Unfortunately these improvements may not be enough to get a successful distributed compile with the boost headers. (See Bad News below)

In any case, I've pushed the changes up to my branch here: https://code.launchpad.net/~arankine/distcc/issue16

OK, so what did I do to improve the performance so much?

Firstly I implemented the optimisation mentioned in a previous email. This was to remove the unexpanded function-like macro from the set of possible expansions. Before, if you had a macro call "FOO()" for evaluation, then the unexpanded "FOO()" would be added to the list of possible expansions, before looking up the FOO macro definition and expanding from there. All I did was not add "FOO()" to the set of possible expansions, and instead immediately recurse into its definitions.

The next thing was to observe that a few key boost macros were being multiply-defined in order to support compiler bugs. Crucially, some of these were being used in calculating include file names, particularly in the boost preprocessor and MPL libraries. The fix here was a bit hacky, but it worked. I just defined a set of hard-coded "override" macros which always take precedence to those declared in the header files.

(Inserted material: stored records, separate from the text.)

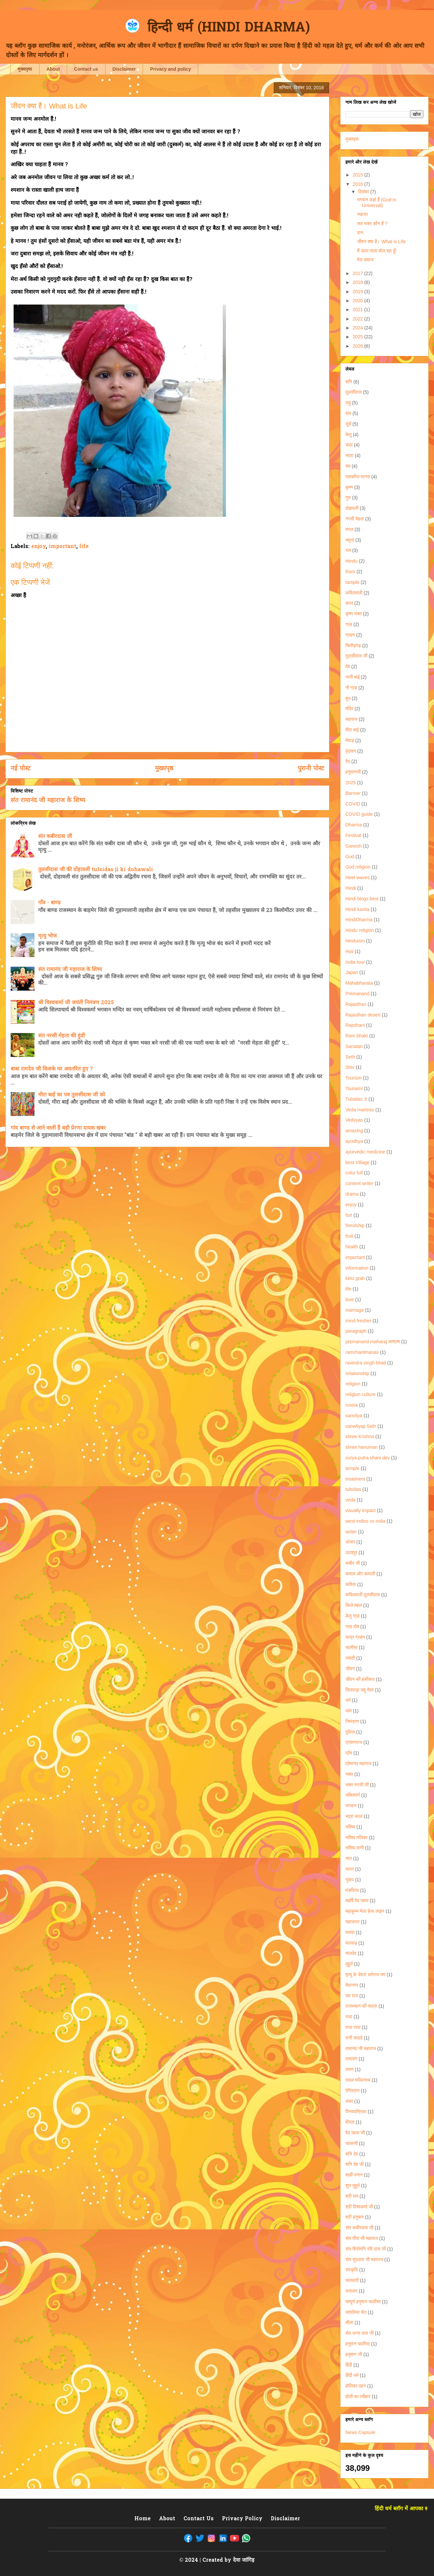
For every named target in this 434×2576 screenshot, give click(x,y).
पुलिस (350, 1732)
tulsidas (353, 1489)
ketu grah (355, 1278)
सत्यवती (352, 2280)
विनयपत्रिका (355, 2111)
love (349, 1299)
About (53, 69)
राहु (348, 402)
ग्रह (348, 624)
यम (347, 466)
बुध (347, 698)
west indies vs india (365, 1521)
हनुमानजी (353, 772)
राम (348, 550)
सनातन (351, 2291)
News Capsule (360, 2432)
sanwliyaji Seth (360, 1426)
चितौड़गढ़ (353, 645)
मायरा (349, 1932)
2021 (358, 309)
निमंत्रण (352, 1721)
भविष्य (350, 1827)
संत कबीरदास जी (55, 837)
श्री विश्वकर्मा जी (359, 2206)
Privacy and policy (170, 69)
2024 (358, 327)
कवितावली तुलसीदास (362, 1594)
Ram (350, 571)
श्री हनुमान (354, 2217)
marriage (354, 1310)
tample (352, 582)
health (351, 1246)
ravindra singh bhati (365, 1362)
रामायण (351, 2058)
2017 (358, 273)
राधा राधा (352, 2027)
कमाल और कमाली (360, 1573)
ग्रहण (350, 635)
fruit (349, 1236)
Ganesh (353, 846)
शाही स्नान (354, 2175)
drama (352, 1194)
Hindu (351, 561)
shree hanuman (361, 1447)
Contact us (86, 69)
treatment (355, 1479)
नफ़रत (362, 214)
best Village (357, 1162)
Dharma (353, 824)
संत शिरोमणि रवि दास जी (365, 2249)
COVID (352, 803)
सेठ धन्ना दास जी (359, 2333)
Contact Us (198, 2519)
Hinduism (355, 940)
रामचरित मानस (357, 476)
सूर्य (348, 424)
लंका (349, 2101)
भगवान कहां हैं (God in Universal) (376, 202)
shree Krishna (359, 1436)
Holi (349, 951)
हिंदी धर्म (352, 2375)
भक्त (349, 1774)
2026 (358, 346)
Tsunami (354, 1088)
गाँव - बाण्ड (49, 903)
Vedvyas (354, 1120)
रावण (349, 2069)
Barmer (353, 793)
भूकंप (349, 1879)
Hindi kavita (357, 909)
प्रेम (348, 1753)
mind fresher (358, 1320)
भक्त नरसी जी (357, 1784)
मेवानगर (351, 1985)
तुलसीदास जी (356, 656)
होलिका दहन (355, 2386)
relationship (357, 1373)
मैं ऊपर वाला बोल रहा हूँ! (377, 250)
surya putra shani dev (367, 1457)
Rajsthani (355, 1025)
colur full (354, 1172)
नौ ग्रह (351, 687)
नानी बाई (352, 677)
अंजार (350, 1542)
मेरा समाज (365, 259)
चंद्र (349, 445)
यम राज (351, 1995)
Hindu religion (359, 930)
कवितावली (353, 592)
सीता (349, 2322)
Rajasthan (355, 1004)
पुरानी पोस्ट (311, 768)
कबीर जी (352, 1563)
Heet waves (357, 877)
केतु (348, 434)
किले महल (353, 1605)
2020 (358, 300)
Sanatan (354, 1046)
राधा (348, 2016)
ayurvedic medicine (365, 1151)
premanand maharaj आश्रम (372, 1341)
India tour (355, 962)
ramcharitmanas (362, 1352)
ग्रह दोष (352, 1626)
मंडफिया (352, 1890)
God (349, 856)
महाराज (351, 719)
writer (351, 1531)
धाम (348, 1710)
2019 (358, 291)
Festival (353, 835)
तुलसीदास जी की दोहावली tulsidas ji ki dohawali (95, 870)
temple (352, 1468)
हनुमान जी (353, 2354)
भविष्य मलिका (356, 1837)
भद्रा (349, 455)
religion (352, 1383)
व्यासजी (351, 2143)
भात (348, 1858)
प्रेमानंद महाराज (358, 1763)
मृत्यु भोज (47, 936)
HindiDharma (359, 919)
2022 (358, 318)
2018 (358, 282)
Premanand (357, 993)
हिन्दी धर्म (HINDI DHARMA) (228, 28)
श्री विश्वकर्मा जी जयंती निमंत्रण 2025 (76, 1003)
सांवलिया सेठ (355, 2312)
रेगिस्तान (352, 2090)
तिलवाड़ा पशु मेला (359, 1690)
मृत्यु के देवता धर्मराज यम (365, 1974)
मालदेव (351, 1953)
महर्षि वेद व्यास (357, 1900)
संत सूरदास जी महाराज (364, 2259)
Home (142, 2519)
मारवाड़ (351, 1943)
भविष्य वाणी (354, 1847)
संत (348, 413)
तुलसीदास (353, 392)
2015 (358, 174)
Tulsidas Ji (356, 1099)
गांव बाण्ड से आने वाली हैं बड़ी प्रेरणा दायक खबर (58, 1128)
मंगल (349, 529)
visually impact (360, 1510)
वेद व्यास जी (355, 2132)
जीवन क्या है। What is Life (381, 241)
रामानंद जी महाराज (360, 2048)
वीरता (349, 2122)
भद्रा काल (353, 1816)
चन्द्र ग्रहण (355, 1637)
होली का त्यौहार (357, 2396)
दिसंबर (364, 191)
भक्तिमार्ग (352, 1795)
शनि (348, 381)
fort (348, 1215)
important (62, 547)
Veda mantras (359, 1109)
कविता (350, 1584)
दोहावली (351, 508)
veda (350, 1499)
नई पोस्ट (21, 768)
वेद (347, 761)
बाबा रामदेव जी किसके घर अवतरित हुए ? (52, 1069)
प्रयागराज (353, 1742)
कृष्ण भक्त (353, 613)
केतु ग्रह (352, 1616)
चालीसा (351, 1647)
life (84, 547)
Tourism (353, 1077)
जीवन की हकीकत (360, 1679)
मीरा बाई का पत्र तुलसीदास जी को (71, 1095)
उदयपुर (351, 1552)
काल (349, 603)
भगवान (350, 1805)
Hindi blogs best (362, 898)
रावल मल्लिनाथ (357, 2080)
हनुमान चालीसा (357, 2343)
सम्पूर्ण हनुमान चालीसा (363, 2301)
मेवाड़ (349, 740)
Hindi (350, 888)
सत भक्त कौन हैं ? (372, 223)
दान (360, 232)
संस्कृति (351, 2269)
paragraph (356, 1331)
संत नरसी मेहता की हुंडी (61, 1036)
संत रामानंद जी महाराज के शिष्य (48, 800)
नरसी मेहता (354, 519)
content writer (359, 1183)
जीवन (350, 1668)
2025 (358, 336)
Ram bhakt (356, 1035)
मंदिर (349, 708)
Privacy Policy (242, 2519)
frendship (355, 1225)
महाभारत (352, 1921)
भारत (349, 1869)
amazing (354, 1130)
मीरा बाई (352, 729)
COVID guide (359, 814)
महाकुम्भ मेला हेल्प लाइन (364, 1911)
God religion (358, 867)
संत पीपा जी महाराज (361, 2238)
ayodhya (354, 1141)
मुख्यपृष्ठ (25, 69)
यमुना (349, 540)
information (356, 1268)
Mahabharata (359, 983)
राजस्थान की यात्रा (361, 2006)
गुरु (348, 497)
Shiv (349, 1067)
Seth (350, 1057)
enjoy (38, 547)
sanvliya (353, 1415)
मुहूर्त (349, 1964)
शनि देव (351, 2154)
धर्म (348, 1700)
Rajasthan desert (363, 1014)
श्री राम (351, 2196)
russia (351, 1405)
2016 (358, 184)
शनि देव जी (354, 2164)
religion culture (360, 1394)
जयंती (350, 1658)
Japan (351, 972)
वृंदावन (350, 751)
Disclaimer (124, 69)
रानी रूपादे (353, 2038)
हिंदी (348, 2365)
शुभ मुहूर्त (352, 2185)
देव (347, 666)
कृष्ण (349, 487)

For example, boost defines BOOST_PP_CAT(a,b) in order to do the a##b operation in a portable manner across many compilers. However the multiple possible definitions (which you can see in the test file below) lead to an explosion in the number of expansions inside the macro evaluation code. The solution was to define an override macro for BOOST_PP_CAT (and a few others) and short-circuit many possible evaluation paths.

The second optimisation (override macros) also has the benefit that you can prevent many unneeded header files from being included in the closure. For example, there are directories of header files in boost/mpl/_aux which are compiler-specific and are selected at runtime based on which compiler is in use. By creating an override macro definition (BOOST_MPL_CFG_COMPILER_DIR) we can just point at the gcc-specific headers, and ignore the rest.

The results:

With neither optimisation, my test file was parsed in approx 110s.
With the first optimistation, the parsing time dropped to approx 6s.
With the first and second optimisations, the parsing time dropped to approx 0.06s.

Anyway here is the test file if you want to have a play: http://pastebin.com/hhQCQg7y (evalperf.cpp)
Here is associated test script, obviously you'll need to modify a few file paths: http://pastebin.com/AfeFWZyy (evalperf.py)

Now the Bad News.

Basically it seems that even this may not enough to parse the boost headers. It seems to parse some of them just fine, but others will probably still result in timeouts. This is due to the number and complexity of the boost headers.

I tested the include parser on the boost/spirit/include/qi.hpp header (a particularly complex case), and returned almost 1500 header files in the closure. This is likely to take some time, no matter what the parser!

There are a number of different next steps here, but I'm going to take a bit more time to examine the feasibility of these changes in a real production environment, before deciding how to proceed.